Daria never wanted to admit that she might be like her peers, the ones she judged and snarked at so harshly. Yet as her mother, Helen, quipped so well:
Helen: It’s just that sometimes you judge people’s behavior by a pretty rigid set of standards. Not everyone can live up to them.
Daria: That’s what’s wrong with the world.
Helen: Not even you live up to them all the time.
Daria could be just as petty, just as naive, and just as obsessed with her own appearance as any of her classmates (just look at any scene where she interacts with Trent, Jane’s older brother). And as the series went on, although she didn’t abandon any of her core principles, she eventually learned to make nice with her peers.
That’s because they changed as well — Daria might have been the main character, but she wasn’t the only one who earned herself some character development along the way. Over time, she managed to find common ground with the vapid cheerleader Brittany and the knucklehead quarterback Kevin, and even made peace with her shallow-as-a-kiddie-pool sister Quinn, once her sworn enemy. She learned that people, as awful as they seem at first, do grow — albeit slower than she might like. She even admitted that high school, as crappy as it was, could be bearable, provided you had a friend or two to help you through it.
Yet, Daria’s true standards were never as high as she made them seem. She never really liked being the cynic, or the outcast, or the “Misery Chick.” All she ever wanted was a world where she could be happy and accepted. Consider the season two finale, “Write Where It Hurts.” Tasked with an assignment to write a fictional story using the people in her life as characters, Daria finds herself totally stuck, unable to imagine her friends and family as anything more than the flaws she sees in them. It’s only after a talk with her mother, who gives her the advice to write not what the world is, but what she wants the world to be, that she gets past her writer’s block.
We get a glimpse at Daria’s desired fantasy world, and — well, it’s not that different from the one she’s living in. Set twenty years in the future, her parents are still overzealous and eccentric. Her sister’s matured a bit, sure, but is still the Quinn everyone remembers. Hell, even Daria is still fighting the good fight, writing a weekly political column to champion her social justice ideals. The biggest change she makes to the world isn’t to force everyone to agree with her, or to match up to her “rigid set of standards.”
The biggest change is that everyone in her family is happy.
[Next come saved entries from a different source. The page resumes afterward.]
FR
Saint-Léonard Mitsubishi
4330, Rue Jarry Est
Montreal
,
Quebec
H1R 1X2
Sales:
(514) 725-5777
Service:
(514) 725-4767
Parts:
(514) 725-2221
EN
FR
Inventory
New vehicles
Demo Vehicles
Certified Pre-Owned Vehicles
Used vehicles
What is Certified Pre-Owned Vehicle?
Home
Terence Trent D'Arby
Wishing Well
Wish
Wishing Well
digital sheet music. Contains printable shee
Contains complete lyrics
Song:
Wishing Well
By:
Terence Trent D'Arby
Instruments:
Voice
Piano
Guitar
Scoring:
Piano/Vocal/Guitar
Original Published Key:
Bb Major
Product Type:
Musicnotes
Everyone in her family accepts each other. There’s no bickering, or judging, or trying to become something that you aren’t. Daria might be a chronic armchair critic, but when it comes down to it, all she wants is a world she can be herself in. When she allows herself to tap into her emotions, she finds what truly brings her joy.
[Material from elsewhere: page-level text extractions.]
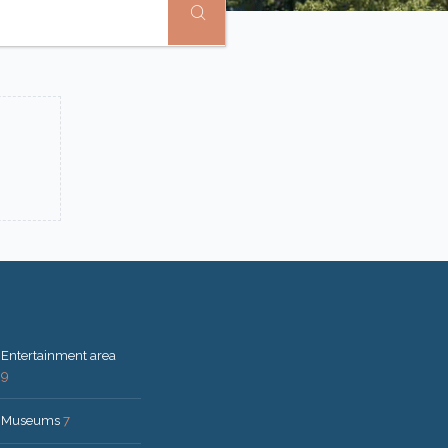
Entertainment area
9
Museums
7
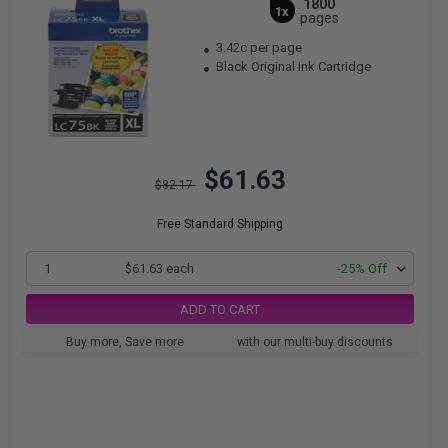
1800
1x
pages
3.42c per page
Black Original Ink Cartridge
$61.63
$82.17
Free Standard Shipping
1
$61.63 each
-25% Off
ADD TO CART
Buy more, Save more
with our multi-buy discounts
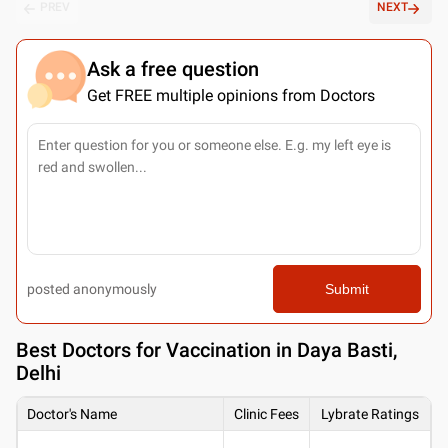
PREV
NEXT
Ask a free question
Get FREE multiple opinions from Doctors
posted anonymously
Submit
Best
Doctors for Vaccination in Daya Basti,
Delhi
Doctor's Name
Clinic Fees
Lybrate Ratings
Today, we remember Daria for her cutting wit and endless cynicism. Yet, if we search for the series’ real thesis statement, we have to look for a line from the season two episode “Gifted.” In the middle of a discussion about Daria’s constant cynicism, Jodie says this:
You might spare yourself some pain by cutting everyone off, but you miss out on a lot of good stuff, too.
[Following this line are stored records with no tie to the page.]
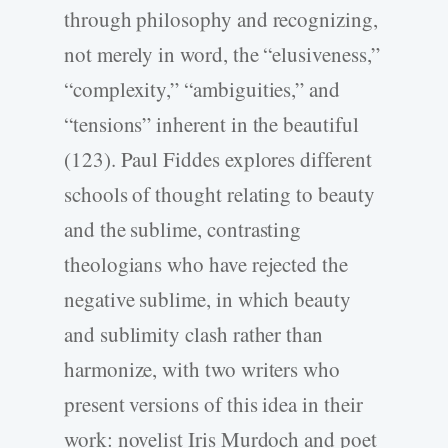
through philosophy and recognizing,
not merely in word, the “elusiveness,”
“complexity,” “ambiguities,” and
“tensions” inherent in the beautiful
(123). Paul Fiddes explores different
schools of thought relating to beauty
and the sublime, contrasting
theologians who have rejected the
negative sublime, in which beauty
and sublimity clash rather than
harmonize, with two writers who
present versions of this idea in their
work: novelist Iris Murdoch and poet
Life can be shitty and painful, yeah — especially in 2018. When the world around us seems to be getting worse every day, it becomes easy to stop caring. But if we close ourselves off, too afraid to care for others, to afraid bear any of the pain, we’ll never grow.
The Daria reboot is coming, whether we like it or not. But maybe a good dose of Daria is just what we need right now. I’ll be watching, hoping that our favorite combat boot aficionado is as complex and flawed as when we last saw her.